Belmont Stakes with Papa Joe

Three to five.

That was the line on California Chrome when, notebook and pen in hand, I sat down to watch the Belmont Stakes last month. I doubted many "Chromies" understood this meant they'd have to lay $5 to win $3 if they wanted to back their pick. They were too busy wearing purple adhesive strips on their noses and talking about how great a story it was going to be when the horse won.

"Good for the Valley," many said, reiterating the fact that the 3-year-old colt had been born in Coalinga, a town most locals knew mainly for its earthquakes and its Pleasant Valley prison.

Considering the Cinderella aspect to everything leading up to this event, I leaned in closer to the TV. There was a story here, one perfect for Hollywood.

Two good ol' boys, calling their small barn the Dumb Ass Stables, purchase a marked-down filly with hazy lineage, breed her to a stallion that worked on the cheap, and she gives birth to a handsome colt that goes on to win the Triple Crown of Racing.

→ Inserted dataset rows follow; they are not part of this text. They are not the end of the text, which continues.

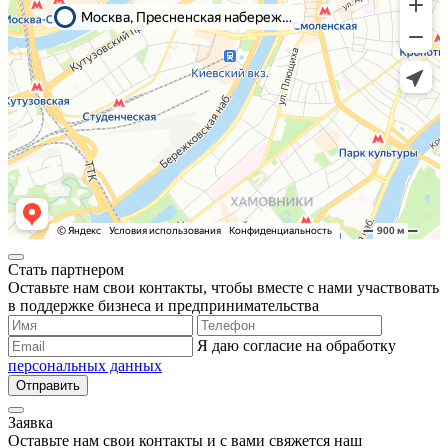
Стать партнером
Оставьте нам свои контакты, чтобы вместе с нами участвовать
в поддержке бизнеса и предпринимательства
Я даю согласие на обработку
персональных данных
Отправить
Заявка
Оставьте нам свои контакты и с вами свяжется наш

Not poignant enough? How about we throw in a 77-year-old trainer looking for his last hurrah and a leading jockey willing to take a chance with the horse solely because he likes the way he seems to listen when talked to.

"You think he'll win?"

I turned to see my old bookie, Papa Joe Bedrosian. "Pull up a chair," I said, grinning, because Papa Joe wasn't there. Not really. I'd conjured him back to life for my own purpose. "You're looking good, man," I said.

He appeared to be unchanged from the old days, same rocky face, guilty of sinking a thousand ships and then salvaging them. "Using me as a shill again, eh?"

"Guilty," I admitted.

He looked at the TV. "Who do you like?"

"You know I never bet anything over a mile, and never a race this full of championship."

"There's the favorite," he said, pointing a crooked finger.

I felt my old handicapper's heart skip a beat. I'd watched the horse's previous two wins but hadn't studied him in full portrait like this. Now he filled the screen, his chestnut coat dry and smooth, the facial blaze and stockings that named him brightly lit in the New York afternoon light. A ripple moved along his muscular withers as he was led away from the paddock area.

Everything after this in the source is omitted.